Ambrosius Volmar Keller was the nephew of the prior of Saint-Pierre-le-Jeune Church, at a time when that church still entirely belonged to the Catholic Church, and had just been made canon; he would himself become prior of Saint-Pierre-le-Jeune in 1558. The solemn portrait celebrates the young Keller's gravitas and new social status.

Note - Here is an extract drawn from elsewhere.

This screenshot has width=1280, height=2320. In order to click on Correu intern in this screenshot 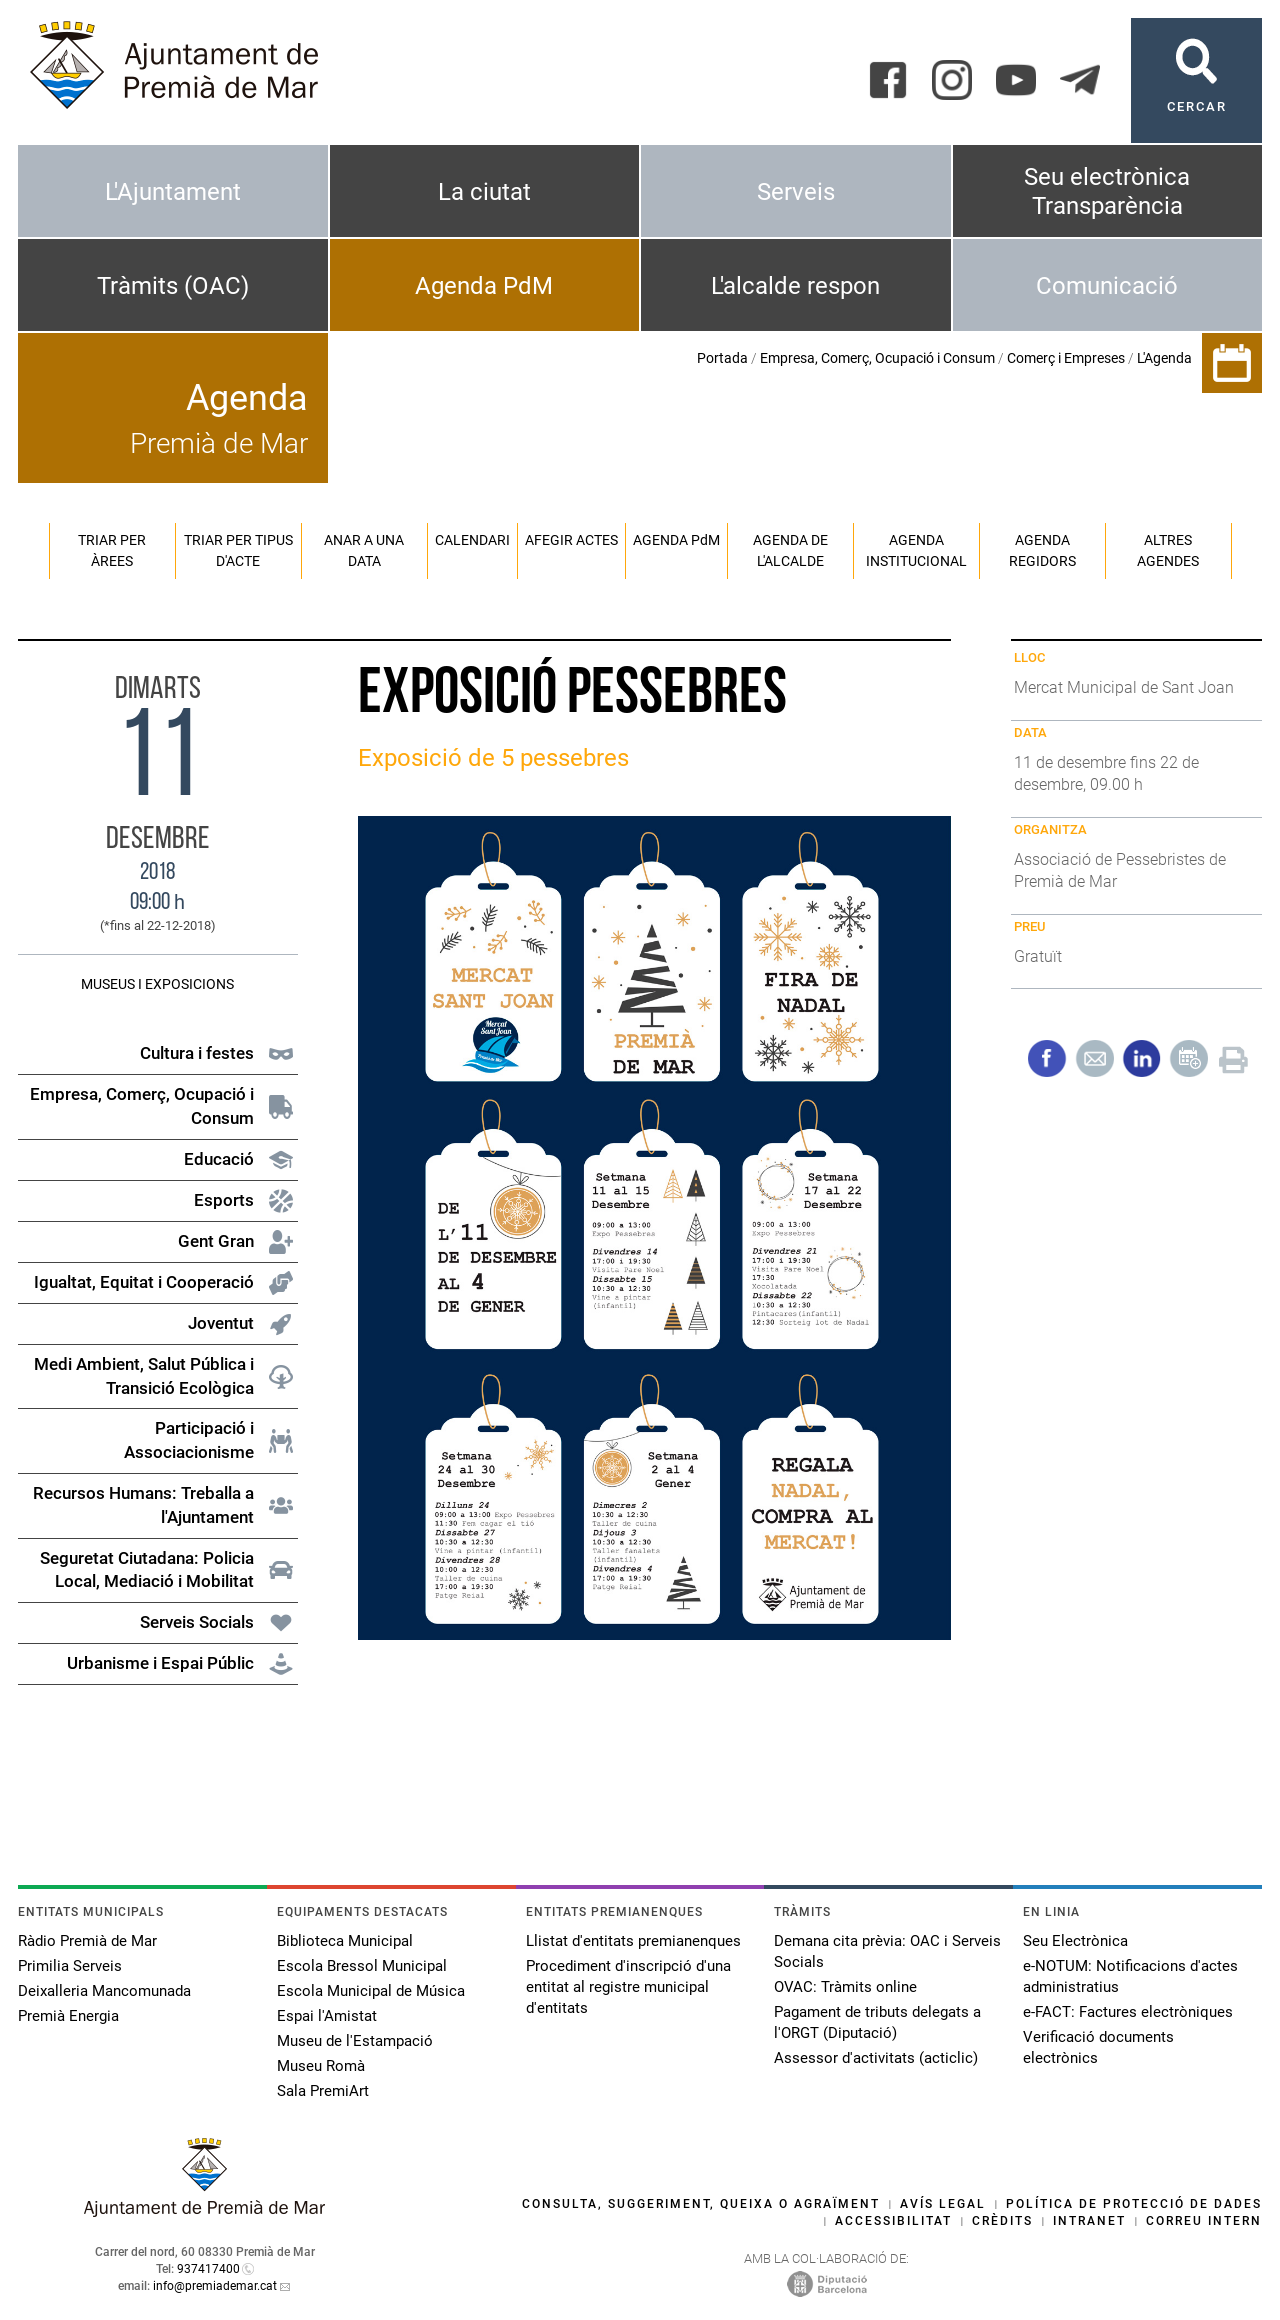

Ambrosius Volmar Keller is Baldung's largest and last portrait painting, and the only one in which he used a landscape as a background. The symbolism of the conspicuous grapevine growing behind Keller's back has not been entirely explained, it could be related to Christianity or to Northern European Renaissance humanism. The fact that Keller is sitting on the left and looking to the right suggests that the portrait may have had a lost pendant, maybe a portrait of the elder Keller. The donation of the painting to the Strasbourg museum by Emperor Wilhelm II constituted an important gesture in the early stages of the reconstruction of the municipal collections, which had been totally destroyed in 1870, during the Siege of Strasbourg.